Question

An object 2cm high produces a real image 3cm high, when placed at a distance of 15cm from a concave mirror. Calculate the position of the image.

Answer 1

Magnification is defined as the ratio of the image size to the object size which is equal to the negative of distance of image from the mirror to the distance of object from the mirror. $m = \dfrac{{{h_1}}}{{{h_2}}} = - \dfrac{v}{u}$, where h1 and h is the height of image and object respectively. v and u are the distance of image and object from the mirror.

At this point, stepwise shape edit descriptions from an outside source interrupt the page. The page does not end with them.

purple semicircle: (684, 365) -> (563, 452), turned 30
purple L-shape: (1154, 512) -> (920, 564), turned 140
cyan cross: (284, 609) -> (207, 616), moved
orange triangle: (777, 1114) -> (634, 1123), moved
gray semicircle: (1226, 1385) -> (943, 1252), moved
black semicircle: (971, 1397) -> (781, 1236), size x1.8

Complete step by step answer:
Given, the height of the object ${h_2} = 2cm$.
Height of image ${h_1} = 3cm$.
The height of the image is negative as the image formed is real and inverted.
Distance of the object from the concave mirror $u = 15cm$.
Let the distance of image from the mirror be v.
We know that magnification for a concave mirror is the ratio of the height of the image to the height of the object which is equal to the negative of the distance of image from the mirror to the distance of object from the mirror, $m = \dfrac{{{h_1}}}{{{h_2}}} = - \dfrac{v}{u}$.
Substituting the value of height of image height of object and the distance of object from the mirror, we get
$m = \dfrac{3}{2} = - \dfrac{v}{{15}} \\\ \therefore v = - \left( {\dfrac{3}{2} \times 15} \right) = - 22.5cm \\\$
Therefore the value of distance of image from the mirror is 22.5cm and is formed on the same side as the object.

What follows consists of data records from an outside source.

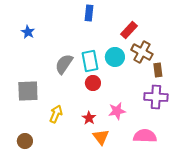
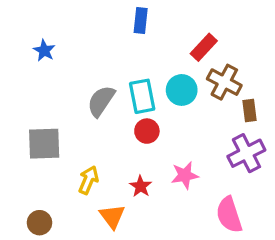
purple cross: (156, 97) -> (246, 153), turned -30
pink semicircle: (145, 136) -> (229, 215), turned -110
orange triangle: (101, 137) -> (112, 216), moved

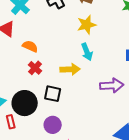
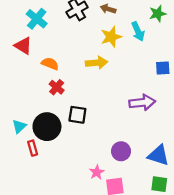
cyan arrow: (87, 52) -> (138, 31), moved
yellow arrow: (70, 69) -> (97, 63), moved
purple circle: (53, 125) -> (121, 151), moved

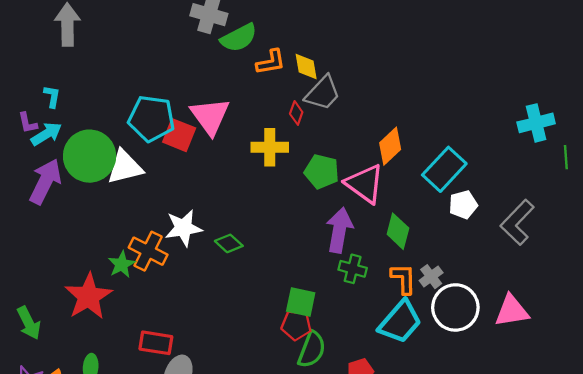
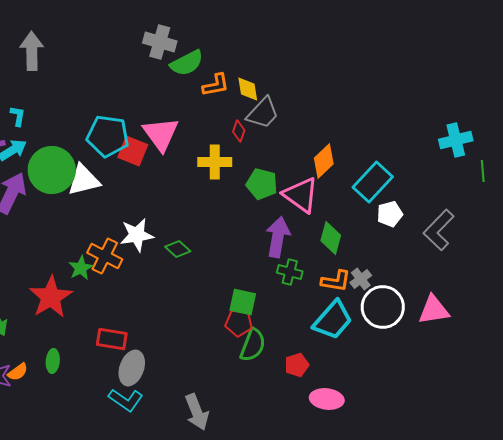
orange L-shape: (403, 279) -> (336, 281), turned 100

Note: Conventions for the distance measures should be kept in consideration.
Distance is always measured from the pole of the mirror. Distance in the direction of incident rays are taken as positive and the distance opposite to the incident ray are taken as negative. Height above the principal axis is taken as positive and below the principal axis is taken as negative.